[PROBLEM TO WORK ON]
The lines from the one containing "第4章：中共の忠誠者たち ― 政治家と経" through the last line below, both ends included, must be reproduced exactly, with no pictures.
++++++++++
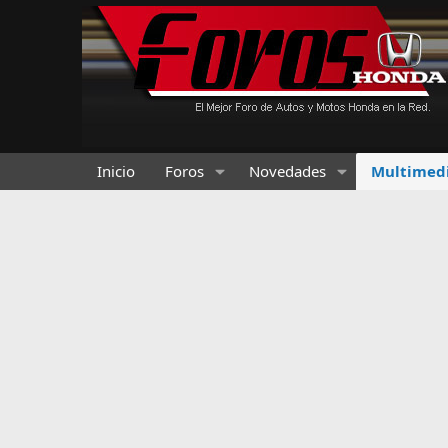
Inicio
Foros
Novedades
Multimed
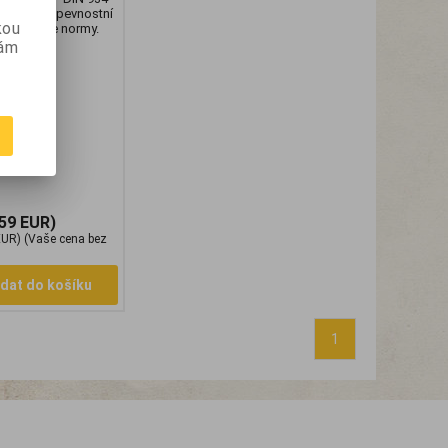
inkovaná, pevnostní
kou
ký závit dle normy.
vám
059 EUR)
EUR)
(Vaše cena bez
idat do košíku
1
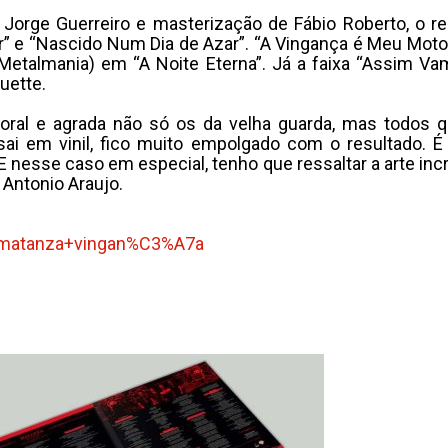
ge Guerreiro e masterização de Fábio Roberto, o reper
” e “Nascido Num Dia de Azar”. “A Vingança é Meu Mot
 Metalmania) em “A Noite Eterna”. Já a faixa “Assim 
uette.
poral e agrada não só os da velha guarda, mas todos 
i em vinil, fico muito empolgado com o resultado. 
nesse caso em especial, tenho que ressaltar a arte incr
 Antonio Araujo.
=matanza+vingan%
C3%A7a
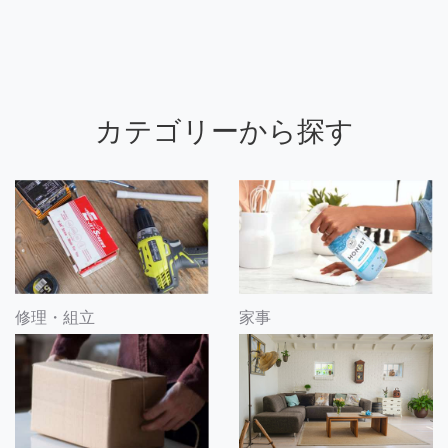
カテゴリーから探す
修理・組立
家事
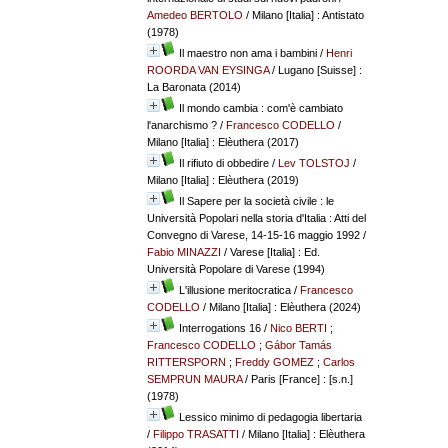
Amedeo BERTOLO
/ Milano [Italia] : Antistato
(1978)
Il maestro non ama i bambini
/
Henri
ROORDA VAN EYSINGA
/ Lugano [Suisse] :
La Baronata (2014)
Il mondo cambia : com'è cambiato
l'anarchismo ?
/
Francesco CODELLO
/
Milano [Italia] : Elèuthera (2017)
Il rifiuto di obbedire
/
Lev TOLSTOJ
/
Milano [Italia] : Elèuthera (2019)
Il Sapere per la società civile : le
Università Popolari nella storia d'Italia : Atti del
Convegno di Varese, 14-15-16 maggio 1992
/
Fabio MINAZZI
/ Varese [Italia] : Ed.
Università Popolare di Varese (1994)
L'illusione meritocratica
/
Francesco
CODELLO
/ Milano [Italia] : Elèuthera (2024)
Interrogations 16
/
Nico BERTI
;
Francesco CODELLO
;
Gábor Tamás
RITTERSPORN
;
Freddy GOMEZ
;
Carlos
SEMPRUN MAURA
/ Paris [France] : [s.n.]
(1978)
Lessico minimo di pedagogia libertaria
/
Filippo TRASATTI
/ Milano [Italia] : Elèuthera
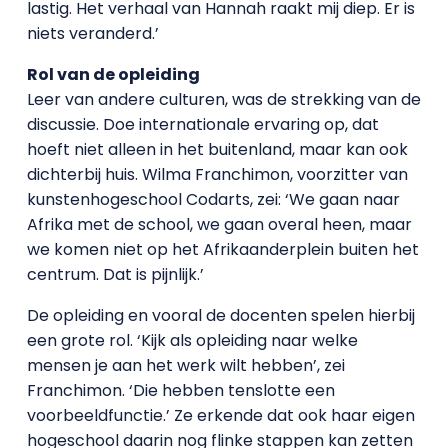
lastig. Het verhaal van Hannah raakt mij diep. Er is
niets veranderd.’
Rol van de opleiding
Leer van andere culturen, was de strekking van de
discussie. Doe internationale ervaring op, dat
hoeft niet alleen in het buitenland, maar kan ook
dichterbij huis. Wilma Franchimon, voorzitter van
kunstenhogeschool Codarts, zei: ‘We gaan naar
Afrika met de school, we gaan overal heen, maar
we komen niet op het Afrikaanderplein buiten het
centrum. Dat is pijnlijk.’
De opleiding en vooral de docenten spelen hierbij
een grote rol. ‘Kijk als opleiding naar welke
mensen je aan het werk wilt hebben’, zei
Franchimon. ‘Die hebben tenslotte een
voorbeeldfunctie.’ Ze erkende dat ook haar eigen
hogeschool daarin nog flinke stappen kan zetten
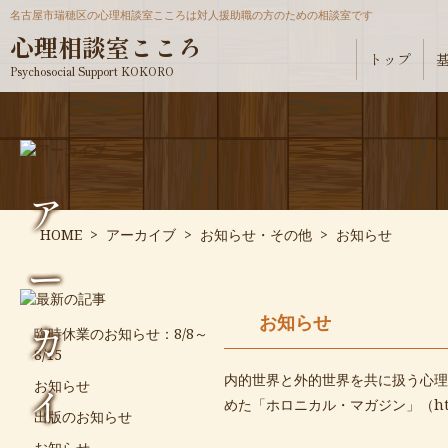
名古屋市瑞穂区の心理相談室こころは対人援助職の方のための相談室です
心理相談室こころ
トップ
Psychosocial Support KOKORO
ア
HOME
>
アーカイブ
>
お知らせ・その他
>
お知らせ
ー
お知らせ
カ
臨時休業のお知らせ：8/8～
8/15
内的世界と外的世界を共に扱う心理
お知らせ
イ
めた「ホロニカル・マガジン」（
ht
出版のお知らせ
お知らせ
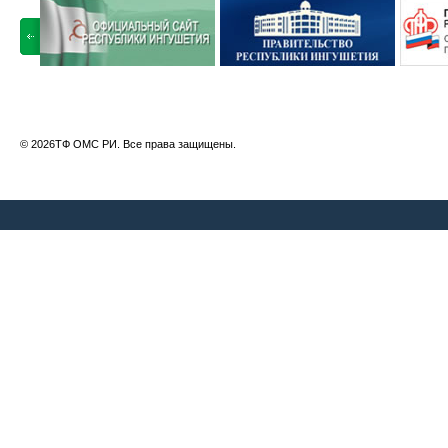
© 2026ТФ ОМС РИ. Все права защищены.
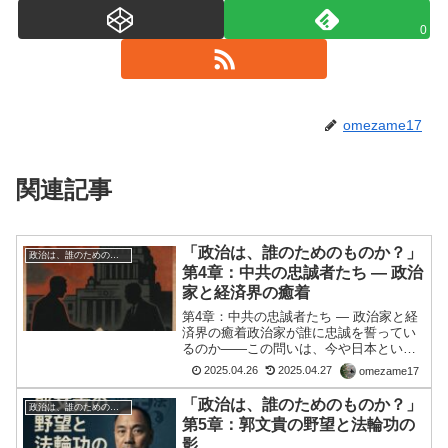
0
omezame17
関連記事
「政治は、誰のためのものか？」
政治は、誰のためのものか？
第4章：中共の忠誠者たち ― 政治
家と経済界の癒着
第4章：中共の忠誠者たち ― 政治家と経
済界の癒着政治家が誰に忠誠を誓ってい
るのか――この問いは、今や日本という
国家の命運に直結する。近年、国会議員
2025.04.26
2025.04.27
omezame17
の中に「日本国民の代表」とは言い難い
動きを見せる者たちが散見される。表向
「政治は、誰のためのものか？」
政治は、誰のためのものか？
きは国民のための政策...
第5章：郭文貴の野望と法輪功の
影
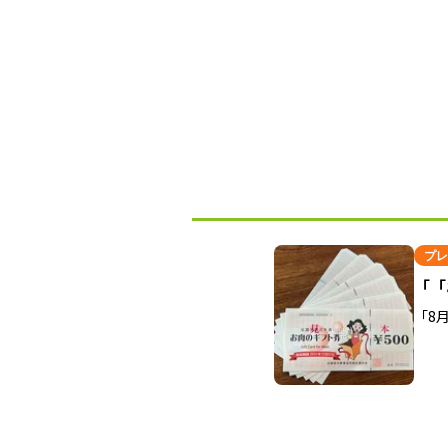
プレ
「「
「8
++++++++++
[RESULT OF THE TASK]
第4章：中共の忠誠者たち ― 政治家と経
済界の癒着政治家が誰に忠誠を誓ってい
るのか――この問いは、今や日本という
国家の命運に直結する。近年、国会議員
2025.04.26
2025.04.27
omezame17
の中に「日本国民の代表」とは言い難い
動きを見せる者たちが散見される。表向
「政治は、誰のためのものか？」
政治は、誰のためのものか？
きは国民のための政策...
第5章：郭文貴の野望と法輪功の
影
プレ
「「
「8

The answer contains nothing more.